東武動物公園駅で日光線南栗橋方面、春日部駅で東武アーバンパークライン(野田線)の列車から「THライナー」へ乗り換えることも可能。せんげん台駅では、70000型で運行される日比谷線直通の普通を追い抜いた。赤いラインが目立つ70000型と比べて、「THライナー」に使用される70090型は黒のラインも目立つ。外観は似ていても色で違いがわかる。

北越谷駅から複々線となり、「THライナー4号」は外側の急行線を走行。特急列車並みのスピードで快走し、緩行線を走る電車を抜き去っていく。新越谷駅を発車すると、日比谷線の上野駅までほぼノンストップで運転される。引き続き急行線を快走し、西新井駅を通過したところで新設された渡り線を通り、緩行線に入る。

転線後も途中駅を通過しながら走り続ける。急行線を走っていたときと比べて速度が少しゆっくりになるものの、日比谷線直通の列車が各駅に停車しながら走っていたことを思うと、通過駅が設定されたことは革命的な変化といえるだろう。

  • せんげん台駅で70000型を追い越す。「THライナー」の70090型とはカラーリングが異なる

  • 西新井駅を通過したところで、急行線から緩行線へ転線

  • 東京メトロ日比谷線に入り、地下区間へ

東武鉄道と東京メトロの境界となる北千住駅で乗務員交代のために運転停車したが、ドアは開かない。乗務員交代を終えると発車して日比谷線に入り、南千住駅を通過してから地下区間に入る。日比谷線内の停車駅のうち、上野駅、秋葉原駅、茅場町駅、銀座駅は降車のみ可能。待避設備がなく、カーブも多いこともあり、「THライナー4号」はゆっくりとした速度で途中駅を通過していく。

10時40分、「THライナー4号」は定刻通り霞ケ関駅に到着し、ここで下車した。列車はさらに先の恵比寿駅まで運転される。霞ケ関~恵比寿間はフリー乗降区間となり、この日開業した虎ノ門ヒルズ駅を含む各駅に停車。すべてのドアが開き、座席指定を受けなくても乗車可能となる。
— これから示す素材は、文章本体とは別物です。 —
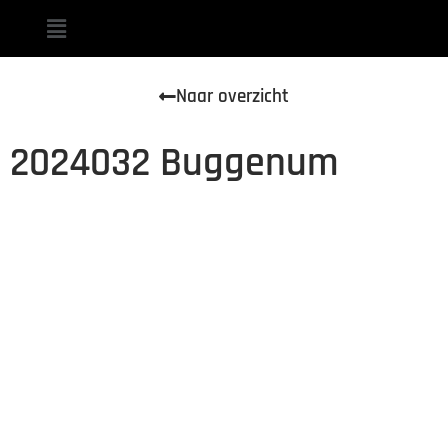
Naar overzicht
2024032 Buggenum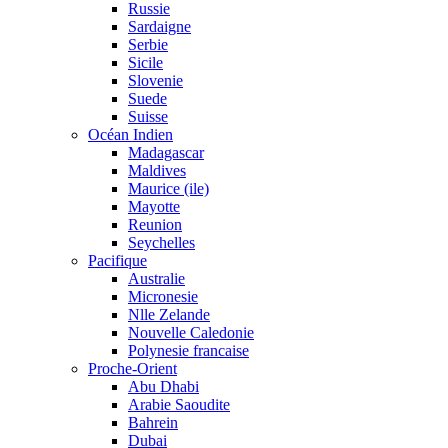
Russie
Sardaigne
Serbie
Sicile
Slovenie
Suede
Suisse
Océan Indien
Madagascar
Maldives
Maurice (ile)
Mayotte
Reunion
Seychelles
Pacifique
Australie
Micronesie
Nlle Zelande
Nouvelle Caledonie
Polynesie francaise
Proche-Orient
Abu Dhabi
Arabie Saoudite
Bahrein
Dubai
東武線から東京メトロ日比谷線へ直通する座席指定列車「THライナー」は平日と土休日で時刻が異なり、平日は通勤時間帯、土休日は観光や買い物などに利用しやすい時間帯に列車が設定されている。筆者の感想としては、北千住駅での乗換えが不要となり、いままでよりも短い所要時間で直通できることがメリットだと感じた。東武線沿線から日比谷線内の主要駅へ急ぐ場合や、混雑を避け、ゆったりと座って移動したい場合など、「THライナー」への乗車を検討してみても良いのではないかと思う。